JAKARTA – Badan Penanggulangan Bencana Daerah (BPBD) Provinsi Maluku mencatat lebih dari 6.000 rumah rusak akibat gempa magnitude 6,5 yang terjadi beberapa 26 September 2019. Data Badan Nasional Penanggulangan Bencana (BNPB) per 3 Oktober 2019, pukul 16.00 WIB mencatat rumah rusak 6.184 unit.
Demikian dikatakan Agus Wibowo, Kepala Pusat Data, Informasi dan Humas BNPB melalui keterangan tertulisnya, Jumat (4/10/2019).
Agus menjelaskan, rincian rumah rusak dengan kategori berbeda, yaitu rusak berat 1.990 unit, rusak sedang 1.101 dan rusak ringan 3.093. Selain kerusakan di sektor pemukiman, jumlah fasilitas umum yang rusak sebanyak 56 unit.

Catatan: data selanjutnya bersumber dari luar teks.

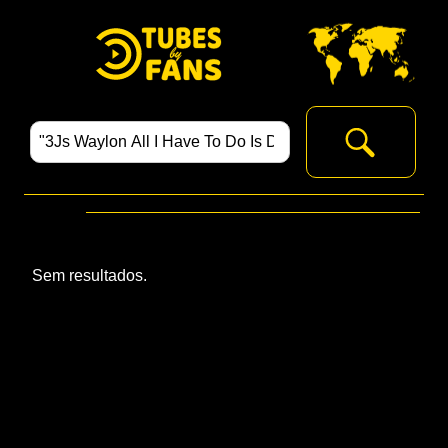
Sem resultados.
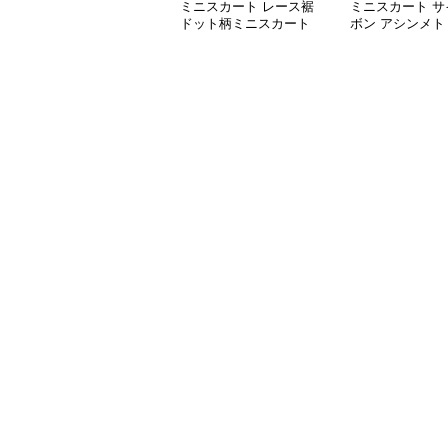
ミニスカート レース裾
ミニスカート サ
ドット柄ミニスカート
ボン アシンメト
ニスカート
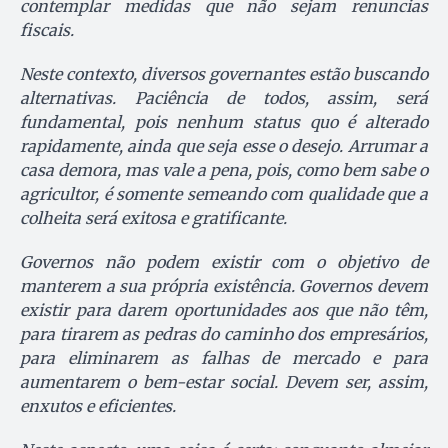
contemplar medidas que não sejam renuncias
fiscais.
Neste contexto, diversos governantes estão buscando
alternativas. Paciência de todos, assim, será
fundamental, pois nenhum
status quo
é alterado
rapidamente, ainda que seja esse o desejo. Arrumar a
casa demora, mas vale a pena, pois, como bem sabe o
agricultor, é somente semeando com qualidade que a
colheita será exitosa e gratificante.
Governos não podem existir com o objetivo de
manterem a sua própria existência. Governos devem
existir para darem oportunidades aos que não têm,
para tirarem as pedras do caminho dos empresários,
para eliminarem as falhas de mercado e para
aumentarem o bem-estar social. Devem ser, assim,
enxutos e eficientes.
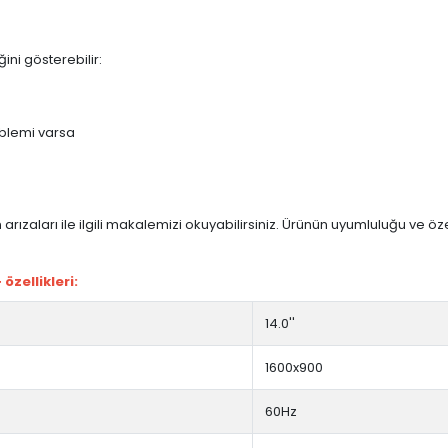
ini gösterebilir:
blemi varsa
arızaları ile ilgili makalemizi okuyabilirsiniz. Ürünün uyumluluğu ve ö
zellikleri:
14.0''
1600x900
60Hz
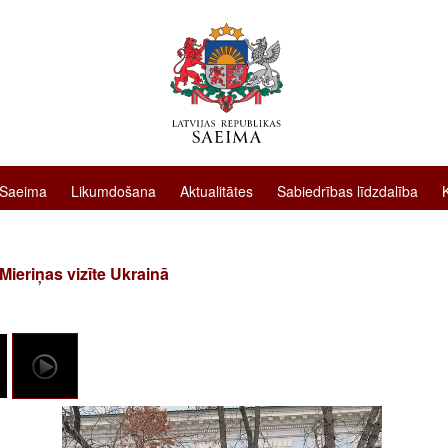
 Saeima
Likumdošana
Aktualitātes
Sabiedrības līdzdalība
Mieriņas vizīte Ukrainā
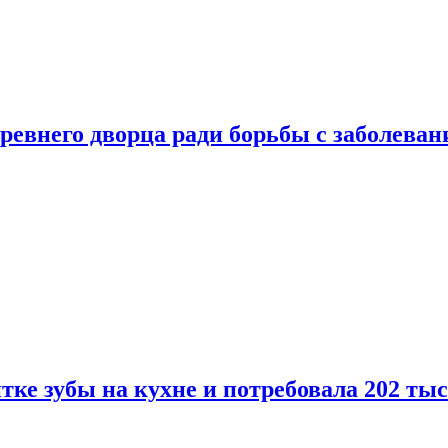
ревнего дворца ради борьбы с заболеван
ке зубы на кухне и потребовала 202 ты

Sementara itu, data dari BPBD Provinsi Maluku jumlah korban meninggal dunia sebanyak 34 orang, sedangkan luka-luka 149 dan yang masih mengungsi 108.313.

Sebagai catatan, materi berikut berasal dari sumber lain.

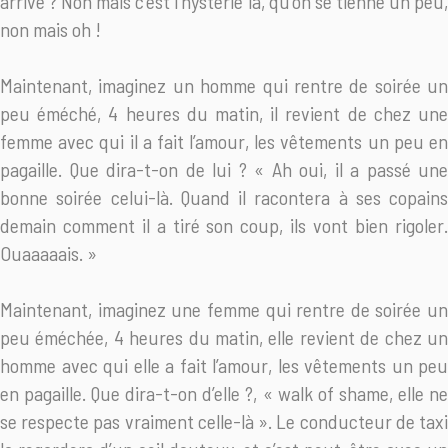
arrive ? Non mais c’est l’hystérie là, qu’on se tienne un peu,
non mais oh !
Maintenant, imaginez un homme qui rentre de soirée un
peu éméché, 4 heures du matin, il revient de chez une
femme avec qui il a fait l’amour, les vêtements un peu en
pagaille. Que dira-t-on de lui ? « Ah oui, il a passé une
bonne soirée celui-là. Quand il racontera à ses copains
demain comment il a tiré son coup, ils vont bien rigoler.
Ouaaaaais. »
Maintenant, imaginez une femme qui rentre de soirée un
peu éméchée, 4 heures du matin, elle revient de chez un
homme avec qui elle a fait l’amour, les vêtements un peu
en pagaille. Que dira-t-on d’elle ?, « walk of shame, elle ne
se respecte pas vraiment celle-là ». Le conducteur de taxi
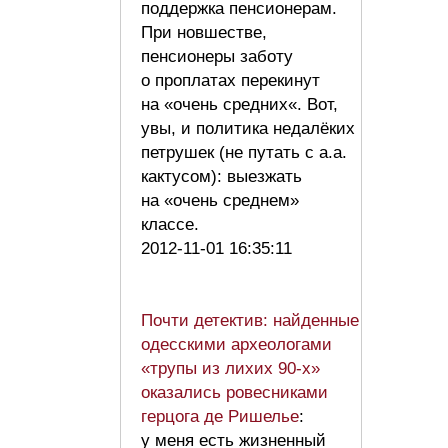
поддержка пенсионерам.
При новшестве,
пенсионеры заботу
о проплатах перекинут
на «очень средних«. Вот,
увы, и политика недалёких
петрушек (не путать с а.а.
кактусом): выезжать
на «очень среднем»
классе.
2012-11-01 16:35:11
Почти детектив: найденные
одесскими археологами
«трупы из лихих 90-х»
оказались ровесниками
герцога де Ришелье
:
у меня есть жизненный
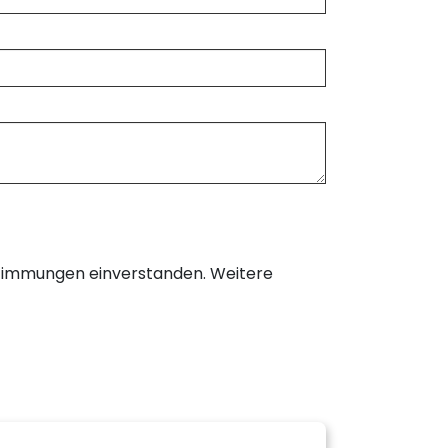
timmungen einverstanden. Weitere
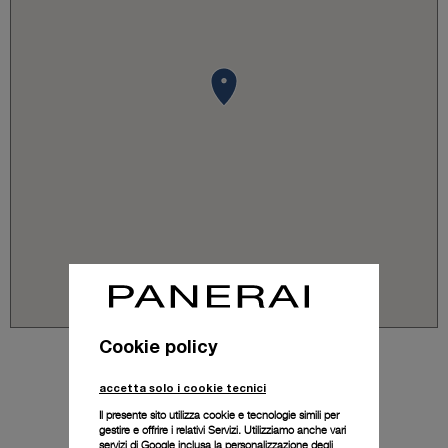
Cookie policy
accetta solo i cookie tecnici
Il presente sito utilizza cookie e tecnologie simili per
gestire e offrire i relativi Servizi. Utilizziamo anche vari
servizi di Google inclusa la personalizzazione degli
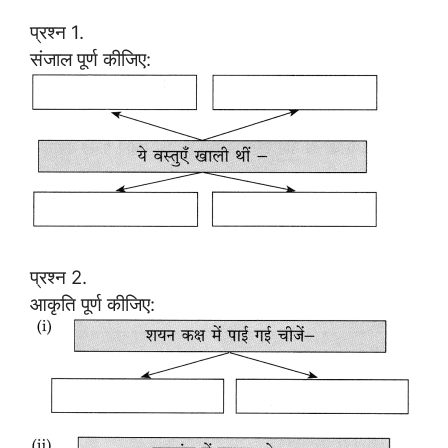
प्रश्न 1.
संजाल पूर्ण कीजिए:
प्रश्न 2.
आकृति पूर्ण कीजिए:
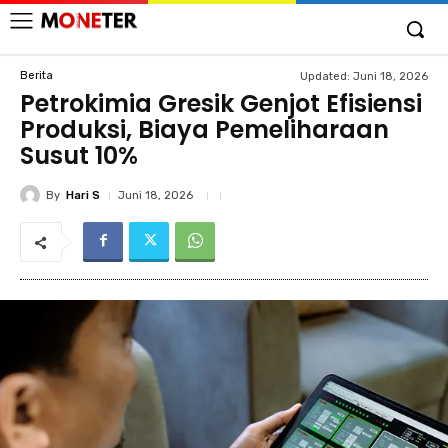
Berita
Updated:
Juni 18, 2026
Petrokimia Gresik Genjot Efisiensi
Produksi, Biaya Pemeliharaan
Susut 10%
By
Hari S
Juni 18, 2026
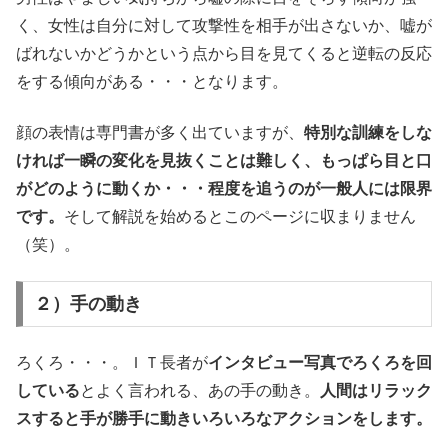
く、女性は自分に対して攻撃性を相手が出さないか、嘘が
ばれないかどうかという点から目を見てくると逆転の反応
をする傾向がある・・・となります。
顔の表情は専門書が多く出ていますが、
特別な訓練をしな
ければ一瞬の変化を見抜くことは難しく、もっぱら目と口
がどのように動くか・・・程度を追うのが一般人には限界
です。
そして解説を始めるとこのページに収まりません
（笑）。
２）手の動き
ろくろ・・・。ＩＴ長者が
インタビュー写真でろくろを回
している
とよく言われる、あの手の動き。
人間はリラック
スすると手が勝手に動きいろいろなアクションをします。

Baca Juga: Pascagempa M6,5, Pemerintah Ambon Tetapkan Status Tanggap Darurat 14 Hari
Berdasarkan pantauan di lapangan, sebagian warga yang mengungsi dan bukan korban belum memahami terkait dengan status yang ditetapkan pemerintah setempat. Anggapan mereka bahwa selama masa tanggap darurat masyarakat sebaiknya masih di tempat pengungsian.
“Kondisi itu mengakibatkan banyak penyintas yang memutuskan akan tetap di pengungsian hingga masa tanggap darurat berakhir pada 9 Oktober 2019,” tuturnya.